This morning was quite sombre; rain last night and grey, cloudy skies added to the end-of-a-great-holiday feeling.
After breakfast, we wandered over for a look at the Place des Vosges just as Dominique Strauss Kahn arrived back from the USA, so it was a riot of television cameras and paparazzi.
Came back to check out of the hotel and had a quick last coffee in Le Grizzli.
- We say au revoir (not adieu) to Le Grizzli
Headed off to the Gare de Lyon to meet Neil off the TGV from Geneva. Decided to have a final lunch before going our separate ways – Margaret back home to Scotland, us to La Rochelle on the Atlantic coast.
Le Train Bleu (the name of the train from Paris to the Cote d’Azur) is a famous restaurant situated above the platforms in the station. It’s a wondrous piece of French, completely over the top, bonkersville Belle Epoque fabulousness. We had a superb lunch of a warm smoked salmon terrine with fennel, cucumber & chives – Neil chose the pistachio sausage baked in a brioche. And of course we had a healthy amount of decent rosé wine.The recurring theme throughout our Paris break has been ‘things can’t get any better’. But they started off brilliantly and just kept getting better – and the Le Train Bleu lunch topped off the whole experience.A big thanks to Neil for indulging Margaret and me – he bravely gave us the choice of Le Train Bleu or the rather grim brasserie downstairs when he knew the havoc that could be wreaked with his sporran. Havoc was duly wreaked, but he bore it well.
Margaret and I had a fantastic time. Paris had on it’s best dress for our stay – even the Parisians seemed a lot less surly and obnoxious – we had only 2 Franco-Scottish international incidents over 4 days which must be a record :).
Sad to say goodbye but will definately do something similar next year – already looking forward to it.
A beautifully sunny day.

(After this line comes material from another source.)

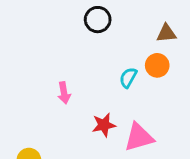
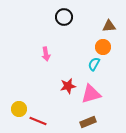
cyan semicircle: (128, 78) -> (94, 64), moved
pink arrow: (64, 93) -> (46, 54), moved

Not wanting to waste a minute, we met up at 8am for breakfast and decided to head off down the Seine to the Musee d’Orsay. After overdosing on impressionists, furniture, glassware, dinner services and sculpture, it all got too much so we detoured to the little cafe on the ground floor, where you sit with your coffee and muffin, surrounded by all this art. It was fabulous.
We left just as it was getting really busy and walked through the Louvreto the Place de la Concorde, past the Hotel Crillon and up to the Place de l’Opera. We were heading for lunch at the Galeries Lafayettewhere there’s a Bar a Bulles (champagne bar) on the first floor. We only went to appreciate the interior decor – nothing to do with champagne of course.
Back to the hotel, via an ice cream at Alberto Gelati again, and back out at 7pm to get up to Sacre Coeur. It was mobbed of course, as was the Place du Tertre, but we sat and had a glass of wine and people-watched.I had booked a table at L’Esterel, a little Montmartre restaurant that I used to go to. I don’t know who I booked a table with, because L’Esterel was no longer in existence. Instead we found a tiny little place and had a decent meal at a reasonable price considering where we were.
We got a taxi back to the Marais, which was in full swing at midnight. But we were knackered – we’d done a lot of walking and had absorbed a lot of art. A brilliant day :).
I’ve met up with my friend Margaret in Paris for 3 days. We’re staying at the Hotel Andrea Rivoli in the Marais, right on the Rue de Rivoli but tucked up a quiet side street.
This is a great little hotel – I’ve stayed here several times over the years. I have a tiny room built around the old central staircase with a typical Parisian view:
- At least I have a window…
For 82 euros a night, it’s fine. We dumped the bags and went out for a glass of wine.
Deux kirs svp jeune homme...
Following the sound of music, we arrived at the Pompidou Centre where a brass band was playing – not the old-fashioned sort of oompah brass band – this lot were playing Lady Gaga and dancing around at the same time. Then headed to Le Grizzli on the rue St Martin for dinner – duck breast with maple syrup and pear poached in red wine, followed by salted caramel ice cream from Alberto Gelati.
- Margaret and her French Duck
Spent the rest of the evening wandering around like a tourist – over to the Hotel de Ville, Notre Dame and a bit of getting lost over on the left bank.
I learned a lesson today though: don’t try and drag 20kg 0f luggage through the metro in the middle of summer. Not fun.